_What is needed_
Could you return, exactly as written, every line from the one containing "Add to basket [button] (182, 1509)" through the last line of the entries below, leaving out the pictures?

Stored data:
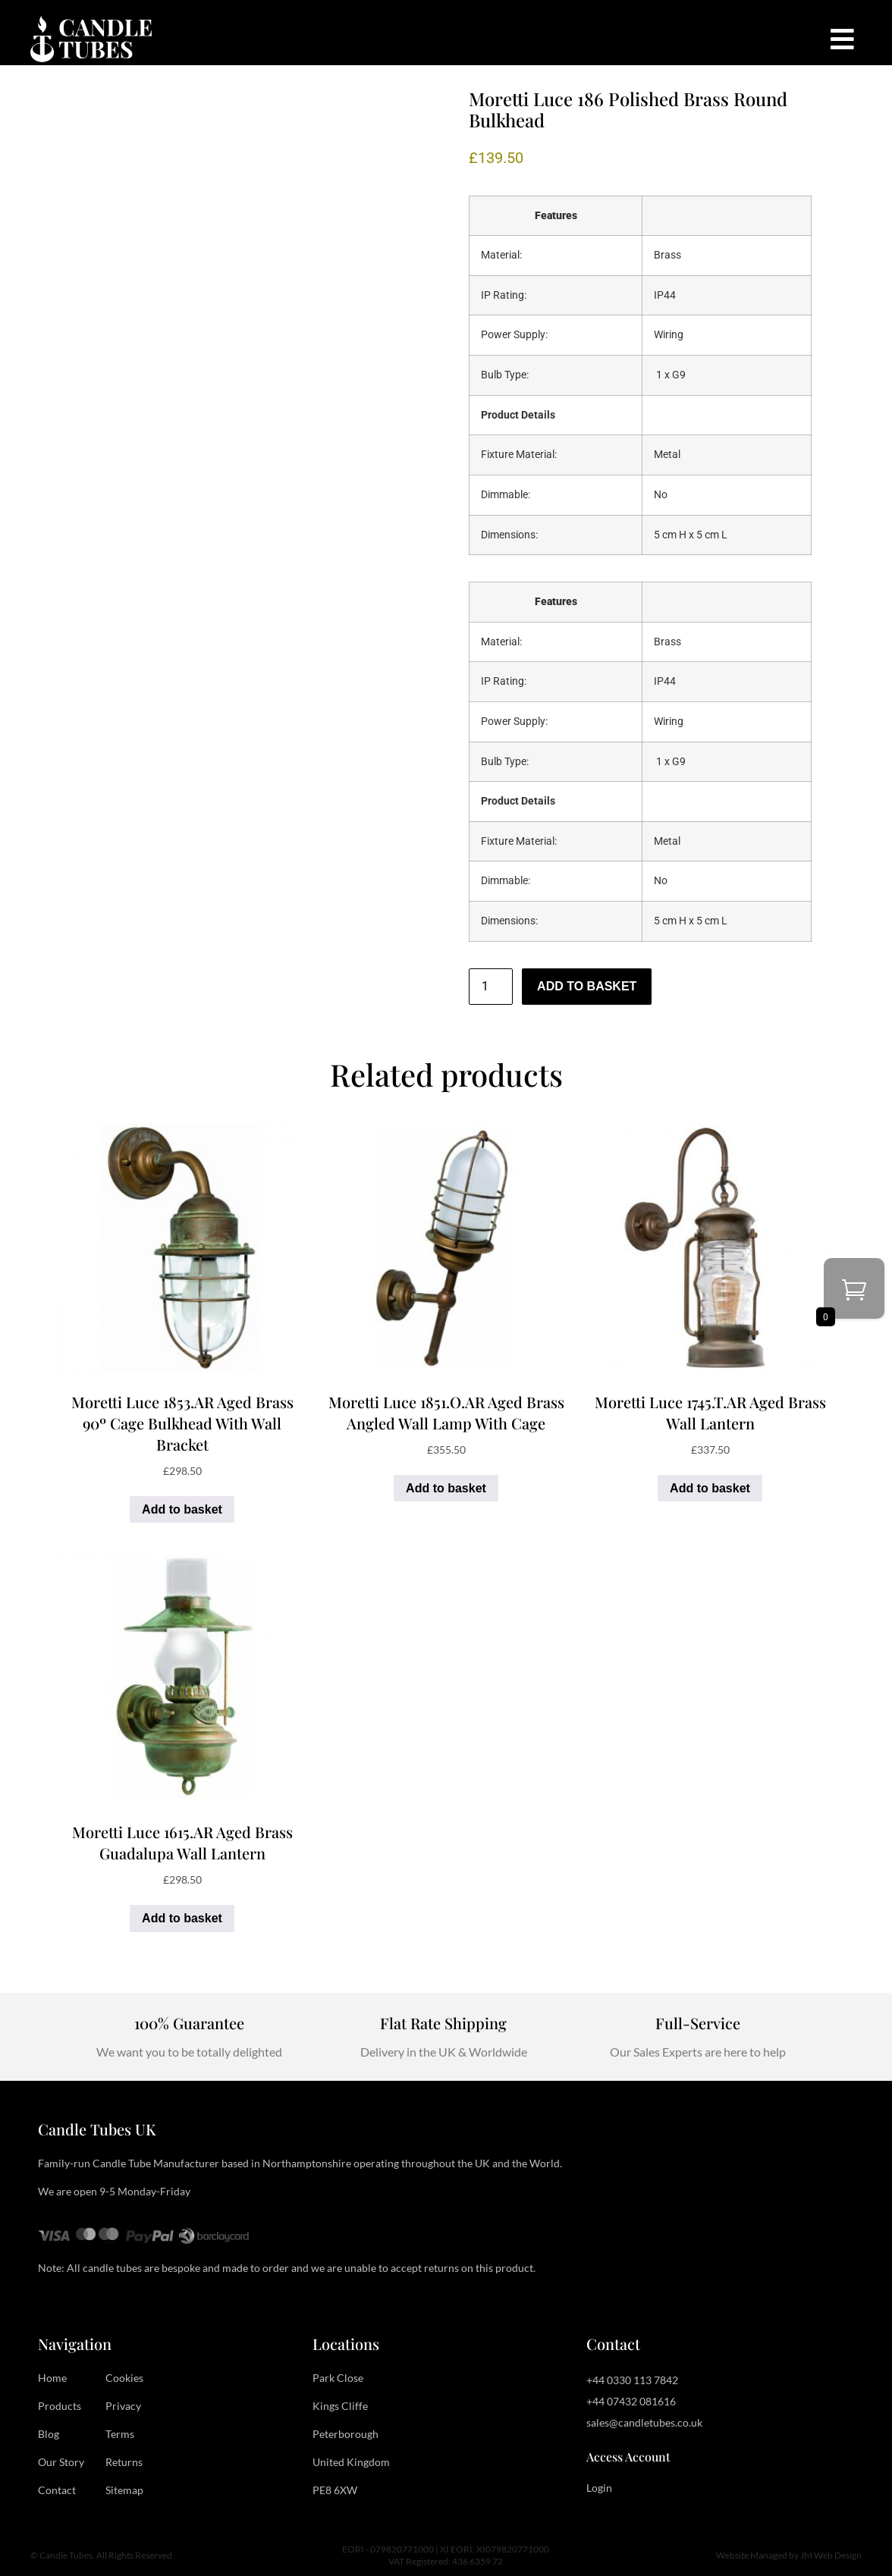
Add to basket (586, 986)
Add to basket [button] (182, 1509)
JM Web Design (831, 2555)
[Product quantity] (491, 986)
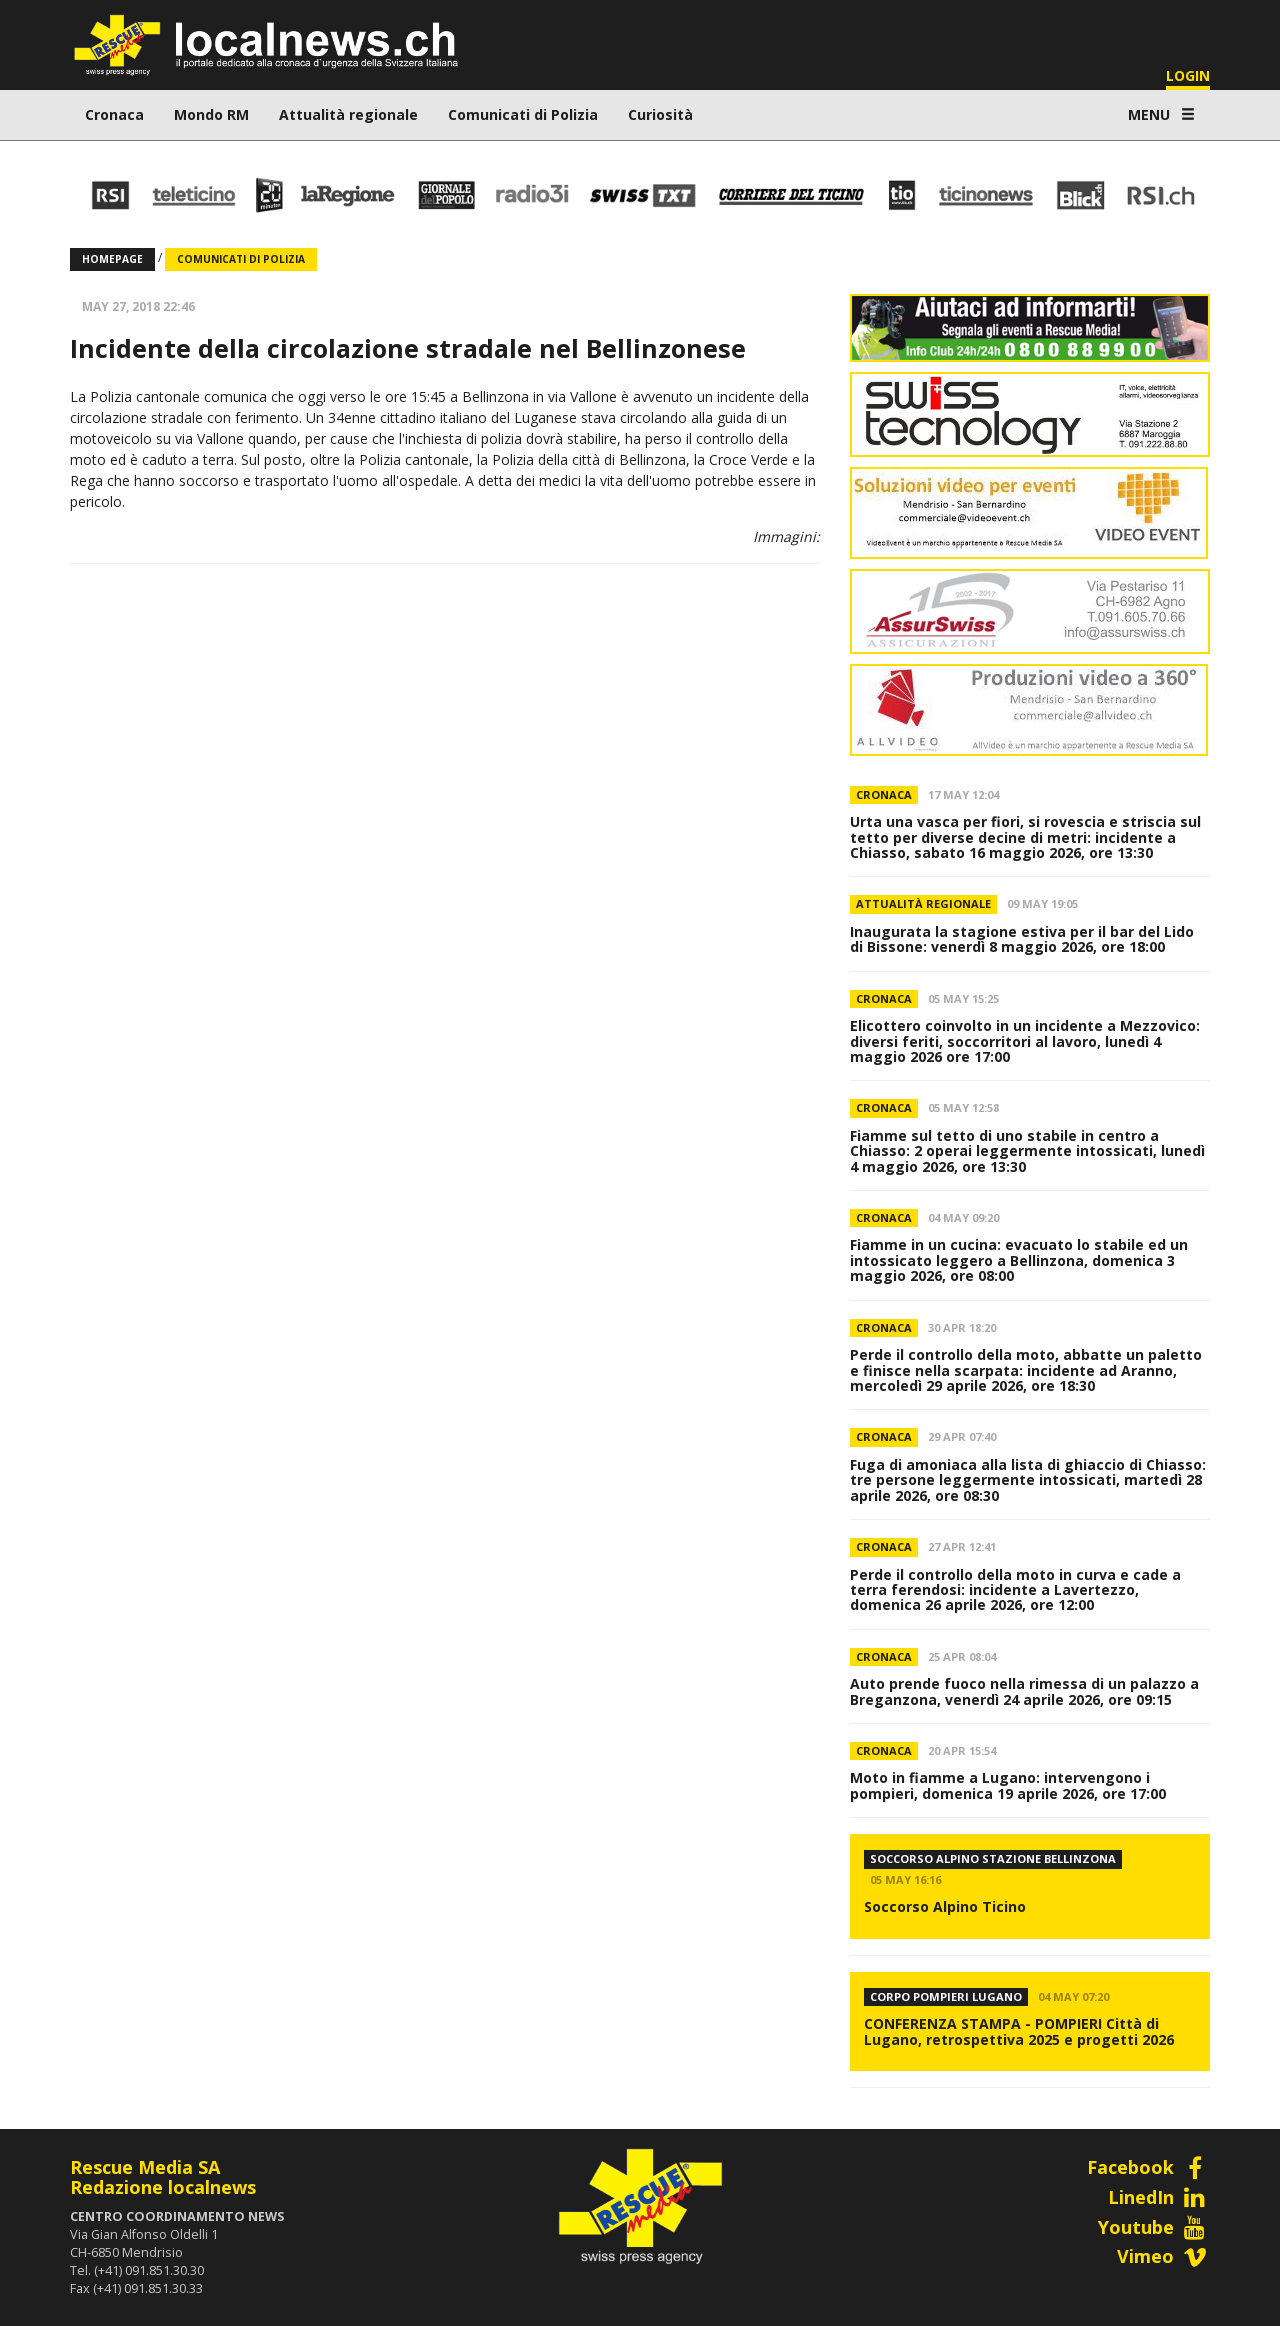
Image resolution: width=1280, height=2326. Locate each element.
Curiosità (660, 114)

_Exercise result_
Add to basket [button] (182, 1509)
JM Web Design (831, 2555)
[Product quantity] (491, 986)
Image resolution: width=1280, height=2326. Locate each element.
Curiosità (660, 114)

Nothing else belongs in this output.